## To do
Which of the lines below contain the string "плотной"? Copy each one.

## Dataset extract
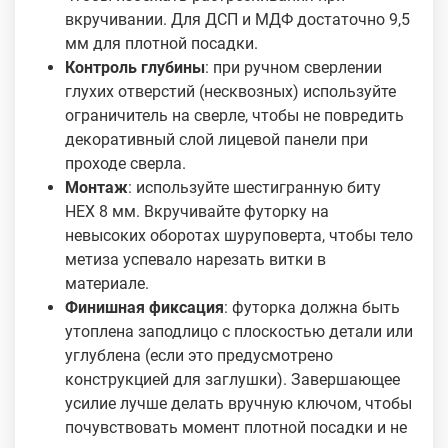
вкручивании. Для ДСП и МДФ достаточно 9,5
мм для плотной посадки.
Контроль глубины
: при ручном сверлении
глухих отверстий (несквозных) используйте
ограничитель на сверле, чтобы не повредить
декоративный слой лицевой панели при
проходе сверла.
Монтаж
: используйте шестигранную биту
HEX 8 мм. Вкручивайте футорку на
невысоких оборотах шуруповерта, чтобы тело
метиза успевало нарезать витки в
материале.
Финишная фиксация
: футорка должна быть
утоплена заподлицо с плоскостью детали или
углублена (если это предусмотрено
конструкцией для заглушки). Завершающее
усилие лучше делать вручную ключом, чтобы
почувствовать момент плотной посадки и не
--
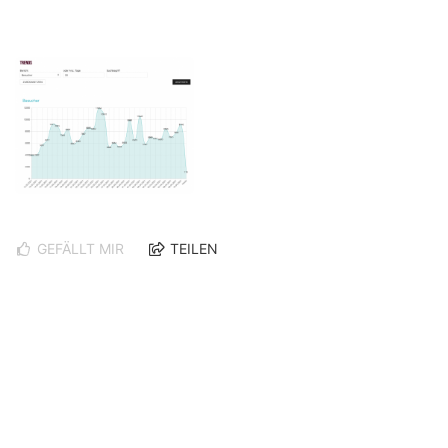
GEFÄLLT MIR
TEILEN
==
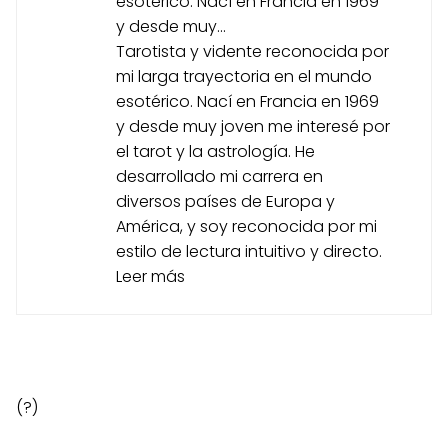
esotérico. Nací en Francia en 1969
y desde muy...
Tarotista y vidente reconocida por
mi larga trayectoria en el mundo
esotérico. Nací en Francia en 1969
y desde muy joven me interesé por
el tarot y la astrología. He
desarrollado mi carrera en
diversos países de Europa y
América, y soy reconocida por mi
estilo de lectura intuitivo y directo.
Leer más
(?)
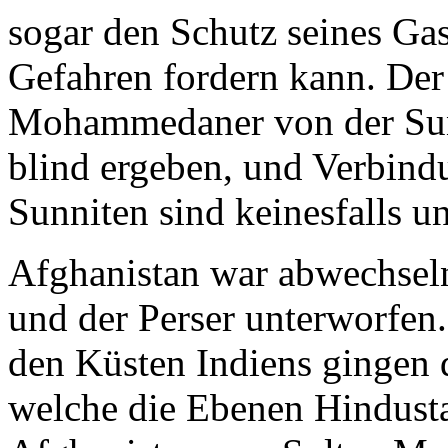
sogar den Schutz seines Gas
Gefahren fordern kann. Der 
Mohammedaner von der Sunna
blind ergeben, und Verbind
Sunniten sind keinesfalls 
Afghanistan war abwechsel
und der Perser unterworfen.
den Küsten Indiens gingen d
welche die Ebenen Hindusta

## Response box
мм для плотной посадки.
почувствовать момент плотной посадки и не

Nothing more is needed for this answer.